A. Strategic advisory skills are crucial to achieving an M.&A. role. Clients are sophisticated. They can choose financing banks and M.&A. advisers. If it were otherwise, boutiques would not exist. So the notion that providing the balance sheet delivers the M.&A. role is just plain wrong — and the numbers bear that out. We have more sell-side assignments this year with no financing role than we have assignments with financing — and we still lead the tables when you take out deals with our financing. Having said that, combining M.&A. advice with financing advice — particularly in these challenging markets — is a winning combination. You need both to deliver a complete advisory service to clients.
Q. How do you see the M.&A. market unfolding over the next year or so?
A. This market is trading on macro concerns that have a political and regulatory genesis. The market wants clarity and resolution. It will be a bumpy ride for a few months — with continued volatility — and then the market will begin to look to the U.S. elections in the spring for direction. What is different now versus 2009 is that many companies are well capitalized with access to attractive financing. Investors want that capital deployed to achieve growth, including through synergistic, scale, core acquisitions. The market has rewarded buyers who move in that direction.
We have many clients who want to play offense in these markets to drive shareholder value. So deals will occur and will gather steam into the second quarter of next year. But overall deal volume will probably be challenging until the market gets the clarity it wants and equity values level off. The sooner we get clarity, the sooner volumes will return. The demand for deals is there.
Q. It is almost four years after the credit crisis began and private equity still has yet to do a $7 billion deal. What will it take for this to happen?

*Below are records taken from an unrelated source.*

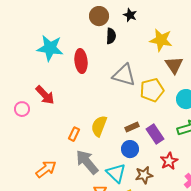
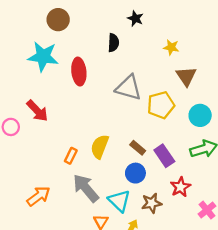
brown circle: (99, 16) -> (58, 20), moved
yellow star: (161, 40) -> (171, 47), size x0.6
brown rectangle: (132, 127) -> (138, 148), turned 64

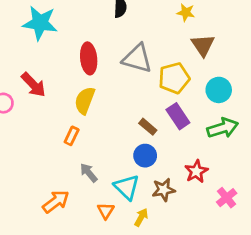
red ellipse: (79, 72) -> (89, 58), moved
yellow semicircle: (100, 147) -> (85, 100), moved
purple rectangle: (164, 156) -> (178, 116), moved
gray arrow: (86, 188) -> (89, 173), size x0.6
orange arrow: (38, 196) -> (56, 202), moved

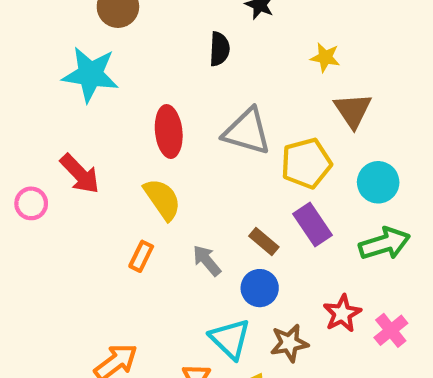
yellow semicircle: (85, 100) -> (162, 199), turned 124
gray arrow: (89, 173) -> (207, 261), moved
pink cross: (227, 198) -> (391, 330), moved

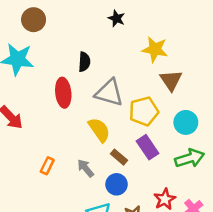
black semicircle: (219, 49) -> (84, 62), moved
yellow star: (325, 57) -> (155, 49), size x1.5
yellow semicircle: (162, 199) -> (99, 130), moved

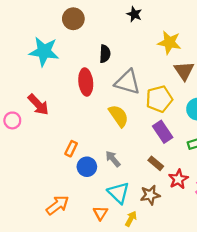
brown circle: (34, 20) -> (73, 19), moved
brown rectangle: (119, 157) -> (156, 163), moved
gray arrow: (86, 168) -> (113, 159), moved
blue circle: (117, 184) -> (87, 167), moved

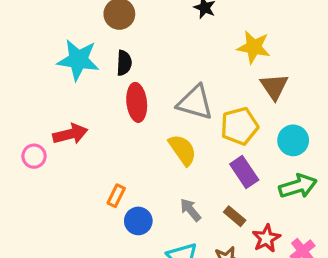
black semicircle: (105, 54) -> (124, 63), moved
red arrow: (38, 105) -> (70, 134), turned -60
gray arrow: (113, 159) -> (190, 210), moved

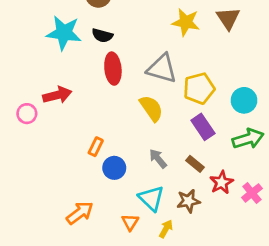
yellow star: (254, 47) -> (186, 22), moved
black semicircle: (124, 63) -> (102, 35), turned 102
brown triangle: (274, 87) -> (228, 18), moved

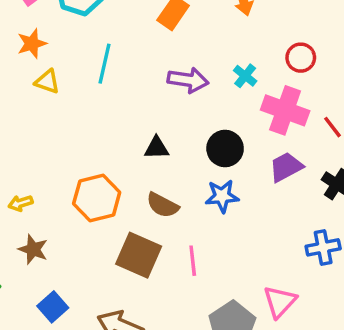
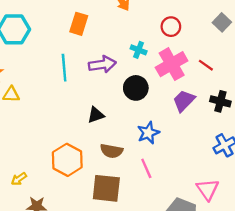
cyan line: (105, 64) -> (64, 68), moved
pink cross: (285, 110) -> (172, 64), turned -32
black circle: (225, 148) -> (136, 88), moved
pink line: (193, 261) -> (146, 168), moved

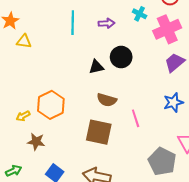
purple arrow: (102, 64) -> (106, 23), size x0.7
black circle: (136, 88) -> (121, 57), moved
blue star: (148, 133) -> (173, 102), moved
orange hexagon: (67, 160) -> (51, 105), moved

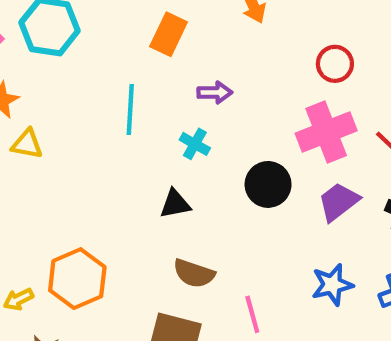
cyan cross: (140, 14) -> (195, 144), moved
purple arrow: (106, 23) -> (215, 92), moved
black circle: (121, 57) -> (268, 184), moved

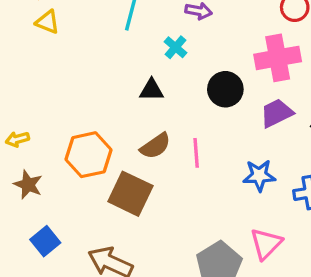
brown semicircle: (194, 273) -> (155, 146), turned -64
orange hexagon: (77, 279) -> (88, 155), moved
pink line: (252, 314) -> (196, 153), moved

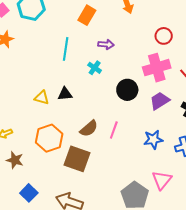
yellow triangle: (47, 22) -> (42, 98), moved
black triangle: (151, 90) -> (65, 94), moved
pink line: (196, 153) -> (114, 130), turned 30

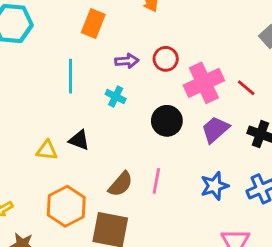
red circle: (164, 36) -> (166, 59), moved
black triangle: (65, 94) -> (79, 140), turned 35

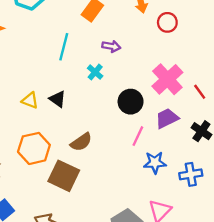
red circle: (166, 59) -> (167, 22), moved
pink cross: (204, 83) -> (167, 79), turned -32
pink line: (156, 181) -> (138, 136), moved

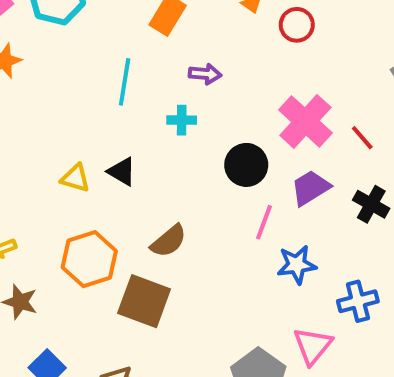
cyan cross: (95, 72) -> (182, 120), turned -35
blue cross: (191, 174) -> (358, 301), moved

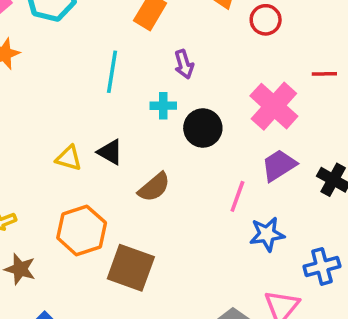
purple arrow: (205, 74) -> (184, 64), turned 68
red line: (362, 138) -> (324, 74), moved, turned -50
black circle: (246, 165) -> (203, 128), moved
brown semicircle: (169, 241) -> (154, 187), moved

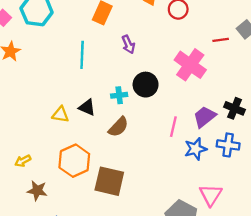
cyan cross: (163, 106) -> (119, 95), moved
purple trapezoid: (279, 165) -> (204, 117), moved
blue cross: (322, 266) -> (228, 145), moved, turned 30

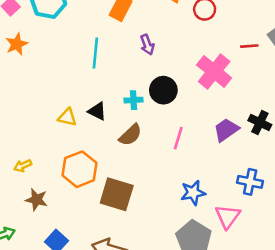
pink line: (173, 127) -> (178, 138), moved
blue cross: (228, 145) -> (250, 182), moved
blue star: (196, 149) -> (193, 193), moved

A.The market for large, leveraged deals is choppy right now. Deals of size demand more equity and carry more risk. Having said that, when the economy begins to grow at a sustainable, foreseeable rate, leverage will be more attainable, valuations will be more robust and shareholders will want the opportunity to take money off the table, including through larger LBOs. We aren’t there yet, but sponsors are creative — and they will adapt and deploy capital in a variety of ways to achieve returns. We believe more sponsors will look to bridge companies through choppy markets and will of course look to public company carve-outs, including large carve-outs, in which to invest. A large LBO will happen at some point — and then we will stop talking about when and if.